Dinner was late that day, and they had just finished when Jasper arrived. Then out upon the verandah he heard the remarkable story. It was Betty who told it, while David and the captain sat smoking near by. He was shown the letter as well, the cause of all the excitement. Jasper read it over several times, and then stepping over to David he grasped his hand.
“Allow me to congratulate you, sir,” he began. “Such good luck does not come to many in this country. I am so thankful that your plans are to be carried out after all.”
“And they are to consult me, and carry out my every wish,” David replied. “It is so stated there,” and he pointed to the letter.
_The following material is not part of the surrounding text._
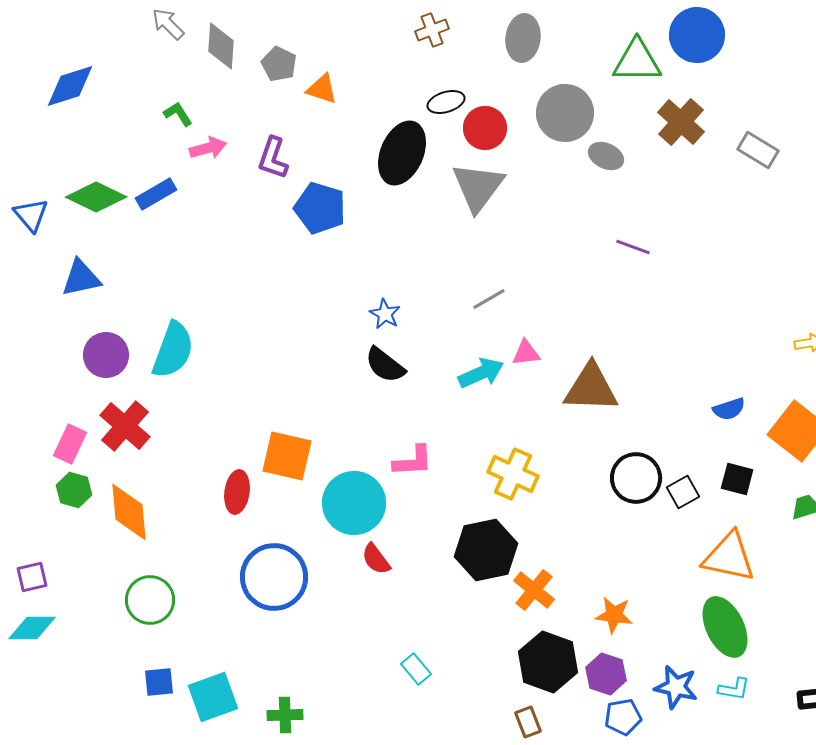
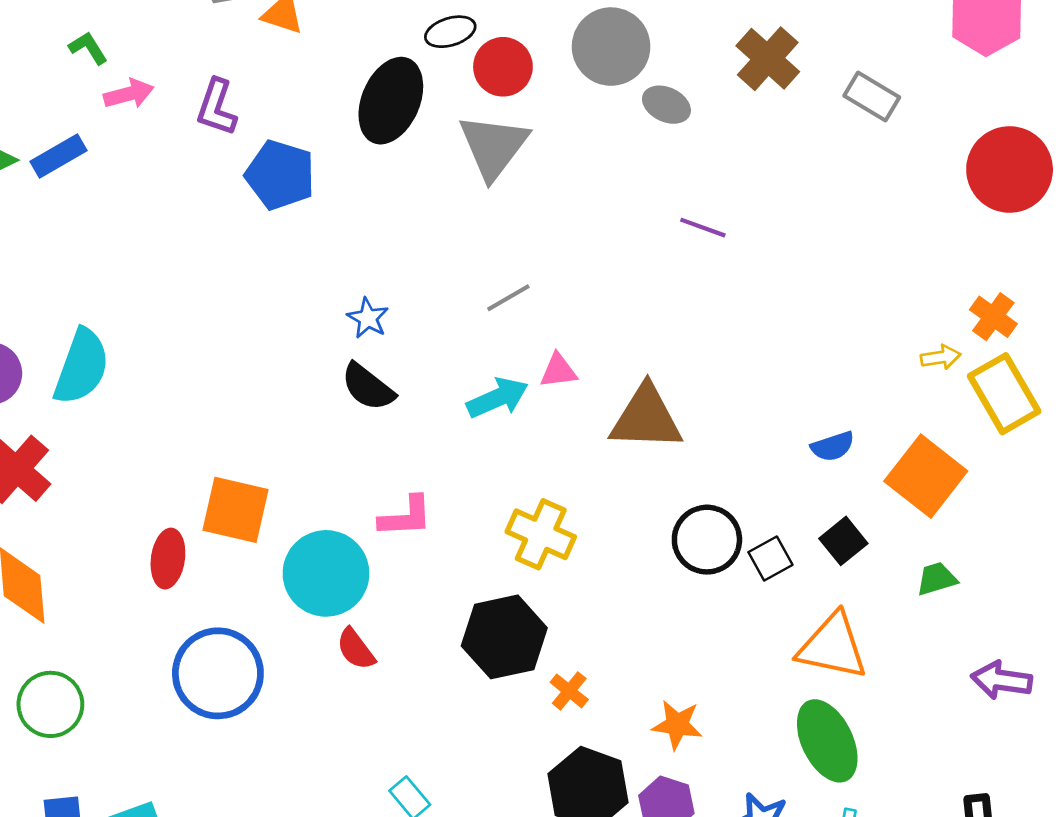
black square: (737, 479) -> (843, 541), turned 36
orange cross: (534, 590) -> (569, 691), size x0.7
The enthusiasm of the old man was so intense and childlike that Jasper had not the heart to say one word that would in any way dampen his joy. To him, however, the whole thing was a great puzzle. Was it a joke, he wondered, which some people were playing upon this simple-minded man? A company was mentioned, but its name was not given. And further, why should any company be willing to pay five thousand dollars for David’s idea, which was not new? It had been successfully carried out in other localities. Surely a concern which was able to make such a liberal offer must have full and accurate knowledge about hydro-electric plants and what they had accomplished in the past. And why should David be made Honorary President of the company? Was Robert Westcote, the stranger, the cause of it all? He had not heard from him since the day of their visit to Mrs. Bean’s, and but for the cheque which he had received he would have been inclined to consider the whole thing as a hoax.
Jasper kept his thoughts, however, to himself, and sat for some time on the verandah taking but little part in the conversation. Betty and the captain did most of the talking, while David sat near with a happy expression upon his face.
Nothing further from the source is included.